Many medications are used to treat cardiomyopathy. Your doctor may prescribe medicines to:

  • Lower your blood pressure. ACE inhibitors, angiotensin II receptor blockers, beta blockers and calcium channel blockers are examples of medicines that lower blood pressure.
  • Slow your heart rate. Beta blockers, calcium channel blockers, and digoxin are examples of medicines that slow the heart rate. Beta blockers and calcium channel blockers also are used to lower blood pressure.
  • Keep your heart beating with a normal rhythm. These medicines, called antiarrhythmics, help prevent arrhythmias (irregular heartbeats).
  • Balance electrolytes in your body. Electrolytes are minerals that help maintain fluid levels and the acid-base balance in your body. Electrolytes also help muscle and nerve tissues work properly. Medicines used to balance electrolytes include aldosterone blockers.
  • Remove excess fluid and sodium from your body. Diuretics, or “water pills,” are an example of a medicine that helps remove excess fluid and sodium from the body.
  • Prevent blood clots from forming. Anticoagulants (PDF), or *blood thinners, help to prevents blood clots. Blood thinners often are used to prevent blood clots from forming in people who have dilated cardiomyopathy.
  • Reduce inflammation. Medications used to reduce inflammation include corticosteroids.

Procedures for cardiomyopathy

A range of surgical and nonsurgical procedures can be used to treat cardiomyopathy:

  • Septal myectomy – Septal myectomy is open-heart surgery. It's considered for people who have obstructive hypertrophic cardiomyopathy and severe symptoms. This surgery generally is reserved for younger patients and for people whose medications aren’t working well. A surgeon removes part of the thickened septum that’s bulging into the left ventricle. This improves blood flow within the heart and out to the body.
  • Surgically implanted devices – Surgeons can implant several types of devices in the body to help the heart work better, including:
  • Heart Transplant – In a heart transplant surgery, a person’s diseased heart is replaced with a healthy donor heart. A heart transplant is a last resort for people who have end-stage heart failure. (“End-stage” means that all other treatment options have been explored, without success.)
  • Alcohol septal ablation (nonsurgical procedure) – In this procedure, ethanol (a type of alcohol) is injected through a tube into the small artery that supplies blood to the area of heart muscle thickened by HCM. The alcohol causes these cells to die. The thickened tissue shrinks to a more normal size. The risks and complications of heart surgery increase with age. For this reason, ablation may be preferred to myectomy in older patients with other medical conditions.

How can cardiomyopathy be prevented?

You cannot prevent inherited types of cardiomyopathy. But you can take steps to lower your risk for conditions that may lead to (or complicate) cardiomyopathy, such coronary heart disease, high blood pressure and heart attack.

Cardiomyopathy can be precipitated by an underlying disease or condition. Treating that initial problem early enough may help prevent the complications presented by cardiomyopathy.
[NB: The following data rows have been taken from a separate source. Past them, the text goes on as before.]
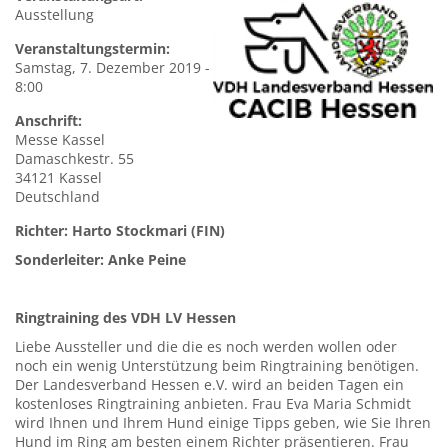
Ausstellung
Veranstaltungstermin:
Samstag, 7. Dezember 2019 -
8:00
Anschrift:
Messe
Kassel
Damaschkestr. 55
34121
Kassel
Deutschland
Richter: Harto Stockmari (FIN)
Sonderleiter: Anke Peine
Ringtraining des VDH LV Hessen
Liebe Aussteller und die die es noch werden wollen oder
noch ein wenig Unterstützung beim Ringtraining benötigen.
Der Landesverband Hessen e.V. wird an beiden Tagen ein
kostenloses Ringtraining anbieten. Frau Eva Maria Schmidt
wird Ihnen und Ihrem Hund einige Tipps geben, wie Sie Ihren
Hund im Ring am besten einem Richter präsentieren. Frau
For example, to control the underlying conditions of high blood pressure, high blood cholesterol and diabetes:

  • Get regular checkups with your doctor.
  • Follow your doctor’s advice about lifestyle changes.
  • Take all of your medications exactly as prescribed by your doctor.

Just as some underlying conditions can bring about cardiomyopathy, cardiomyopathy in turn can cause other complications.
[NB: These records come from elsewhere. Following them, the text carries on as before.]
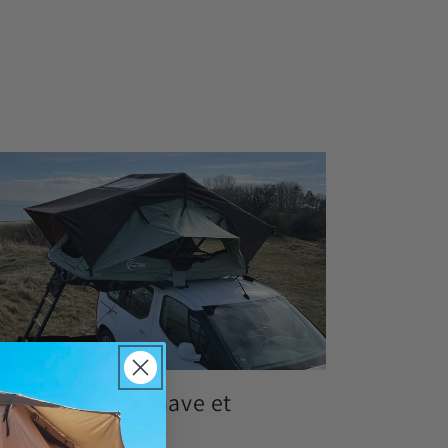
vilke biler kan have et
agtelt?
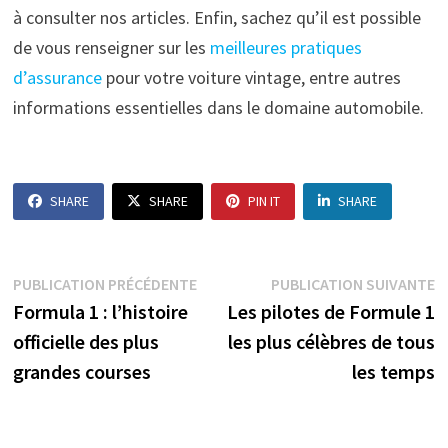
à consulter nos articles. Enfin, sachez qu’il est possible
de vous renseigner sur les
meilleures pratiques
d’assurance
pour votre voiture vintage, entre autres
informations essentielles dans le domaine automobile.
SHARE
SHARE
PIN IT
SHARE
Navigation
Publication
P
PUBLICATION PRÉCÉDENTE
PUBLICATION SUIVANTE
précédente :
s
Formula 1 : l’histoire
Les pilotes de Formule 1
de
officielle des plus
les plus célèbres de tous
l’article
grandes courses
les temps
For instance, cardiomyopathy can increase the risk for sudden cardiac arrest (SCA). An implantable cardioverter defibrillator (ICD) can be used to mitigate this risk. 


Source: National Heart, Lung, and Blood Institute, National Institutes of Health, U.S. Department of Health and Human Services(link opens in new window)
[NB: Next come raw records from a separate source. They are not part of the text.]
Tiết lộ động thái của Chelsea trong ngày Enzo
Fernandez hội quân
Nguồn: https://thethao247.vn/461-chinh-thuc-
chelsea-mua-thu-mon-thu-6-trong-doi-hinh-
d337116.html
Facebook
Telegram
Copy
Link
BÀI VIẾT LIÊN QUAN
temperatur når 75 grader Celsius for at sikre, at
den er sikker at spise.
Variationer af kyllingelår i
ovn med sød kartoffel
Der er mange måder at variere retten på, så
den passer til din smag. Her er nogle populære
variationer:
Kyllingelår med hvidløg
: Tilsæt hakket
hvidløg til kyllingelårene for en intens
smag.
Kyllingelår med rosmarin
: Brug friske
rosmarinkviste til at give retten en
(* Some medications are commonly called blood thinners because they can help reduce a blood clot from forming. There are three main types of blood thinners that patients commonly take: anticoagulants like warfarin or heparin, antiplatelet drugs like aspirin, and fibrinolytics like tPA (tissue plasminogen activator). Each type of medication has a specific function to prevent a blood clot from forming or causing a blocked blood vessel, heart attack, or stroke.)